**Data for this exercise**
# # #

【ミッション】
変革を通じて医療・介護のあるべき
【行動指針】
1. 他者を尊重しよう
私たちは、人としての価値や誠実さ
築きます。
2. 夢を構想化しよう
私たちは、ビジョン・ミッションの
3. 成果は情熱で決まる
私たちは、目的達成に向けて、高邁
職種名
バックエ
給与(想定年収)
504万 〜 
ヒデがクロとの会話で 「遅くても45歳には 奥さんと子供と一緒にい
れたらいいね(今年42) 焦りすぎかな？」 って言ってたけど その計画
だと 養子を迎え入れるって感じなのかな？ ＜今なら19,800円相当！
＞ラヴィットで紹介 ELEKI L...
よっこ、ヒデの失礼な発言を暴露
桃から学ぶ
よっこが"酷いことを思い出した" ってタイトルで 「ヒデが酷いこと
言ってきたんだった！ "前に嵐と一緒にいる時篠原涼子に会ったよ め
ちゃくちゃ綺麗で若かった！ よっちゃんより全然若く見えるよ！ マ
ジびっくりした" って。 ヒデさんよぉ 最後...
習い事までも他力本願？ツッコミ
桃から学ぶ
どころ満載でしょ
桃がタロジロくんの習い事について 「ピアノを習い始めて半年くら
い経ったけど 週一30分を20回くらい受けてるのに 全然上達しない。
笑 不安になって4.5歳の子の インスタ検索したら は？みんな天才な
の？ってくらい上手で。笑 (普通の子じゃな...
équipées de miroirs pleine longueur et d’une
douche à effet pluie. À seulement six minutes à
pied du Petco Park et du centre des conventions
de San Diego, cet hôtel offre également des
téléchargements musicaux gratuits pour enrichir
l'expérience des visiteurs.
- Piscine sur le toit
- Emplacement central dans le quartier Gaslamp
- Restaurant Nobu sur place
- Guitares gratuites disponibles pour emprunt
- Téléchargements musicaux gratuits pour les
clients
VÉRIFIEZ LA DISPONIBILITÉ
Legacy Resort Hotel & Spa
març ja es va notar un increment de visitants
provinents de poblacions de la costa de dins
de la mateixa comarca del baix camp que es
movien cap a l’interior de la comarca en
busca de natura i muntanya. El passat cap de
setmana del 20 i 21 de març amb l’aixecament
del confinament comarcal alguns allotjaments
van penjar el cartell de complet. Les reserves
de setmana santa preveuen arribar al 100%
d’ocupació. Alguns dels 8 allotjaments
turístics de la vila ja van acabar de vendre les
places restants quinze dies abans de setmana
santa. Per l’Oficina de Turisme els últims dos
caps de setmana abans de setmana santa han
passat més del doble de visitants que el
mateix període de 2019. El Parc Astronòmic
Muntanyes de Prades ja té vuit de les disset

# # #

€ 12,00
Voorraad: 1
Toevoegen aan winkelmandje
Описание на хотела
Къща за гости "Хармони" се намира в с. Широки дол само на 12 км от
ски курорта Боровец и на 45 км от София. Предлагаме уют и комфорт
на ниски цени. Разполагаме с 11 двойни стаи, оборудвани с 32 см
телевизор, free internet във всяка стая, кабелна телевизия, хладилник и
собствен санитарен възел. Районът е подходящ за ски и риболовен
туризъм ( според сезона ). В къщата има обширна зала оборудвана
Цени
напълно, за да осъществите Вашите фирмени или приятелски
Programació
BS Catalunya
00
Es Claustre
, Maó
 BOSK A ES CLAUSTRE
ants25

# # #

**Your objective**
Report every line above that has the string "passat" in it.

**Response to the exercise**
busca de natura i muntanya. El passat cap de
passat més del doble de visitants que el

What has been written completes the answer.